Information shown.
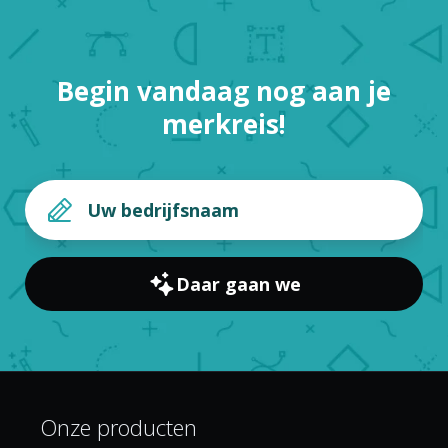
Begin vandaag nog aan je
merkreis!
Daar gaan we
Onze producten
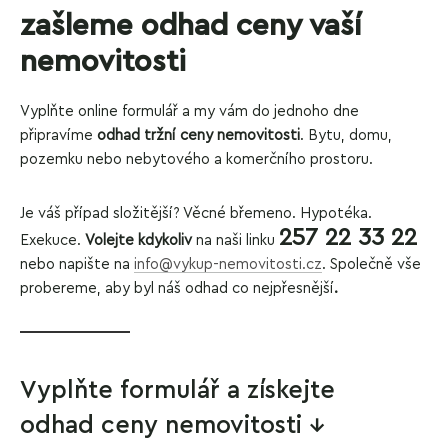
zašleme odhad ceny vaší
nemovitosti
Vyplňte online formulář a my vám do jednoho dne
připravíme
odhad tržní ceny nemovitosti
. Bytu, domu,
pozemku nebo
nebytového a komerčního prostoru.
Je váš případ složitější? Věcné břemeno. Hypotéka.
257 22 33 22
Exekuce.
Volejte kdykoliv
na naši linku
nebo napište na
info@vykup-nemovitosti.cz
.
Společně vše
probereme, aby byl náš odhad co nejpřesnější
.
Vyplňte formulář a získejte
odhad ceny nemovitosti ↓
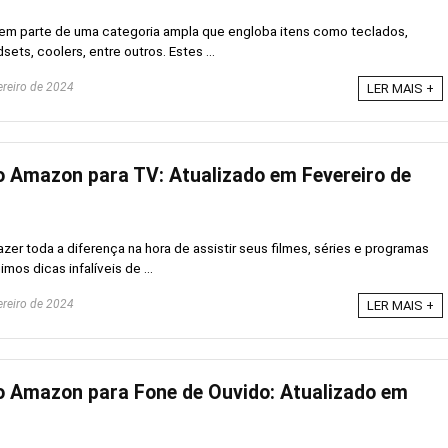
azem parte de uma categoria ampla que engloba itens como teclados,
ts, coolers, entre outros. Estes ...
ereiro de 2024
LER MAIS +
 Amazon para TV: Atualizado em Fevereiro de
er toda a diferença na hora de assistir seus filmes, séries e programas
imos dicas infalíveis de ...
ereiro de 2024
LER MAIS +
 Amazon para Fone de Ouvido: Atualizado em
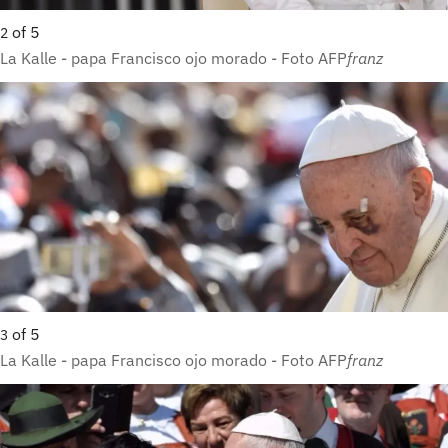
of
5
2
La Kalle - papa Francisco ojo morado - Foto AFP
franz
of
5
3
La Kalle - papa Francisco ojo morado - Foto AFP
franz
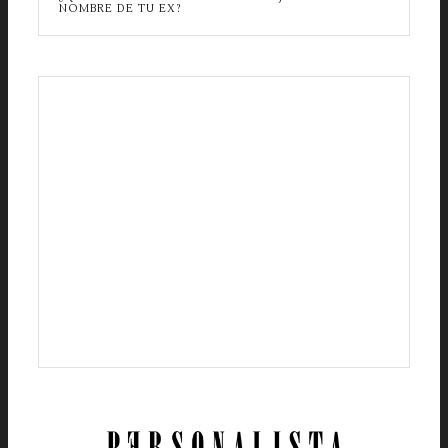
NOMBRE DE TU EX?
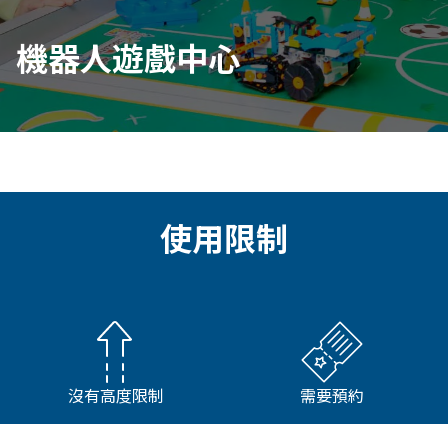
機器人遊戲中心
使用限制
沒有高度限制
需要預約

Work item.
What lines in the entries above include the string "formulář"? Return each one.

Output.
Vyplňte online formulář a my vám do jednoho dne
Vyplňte formulář a získejte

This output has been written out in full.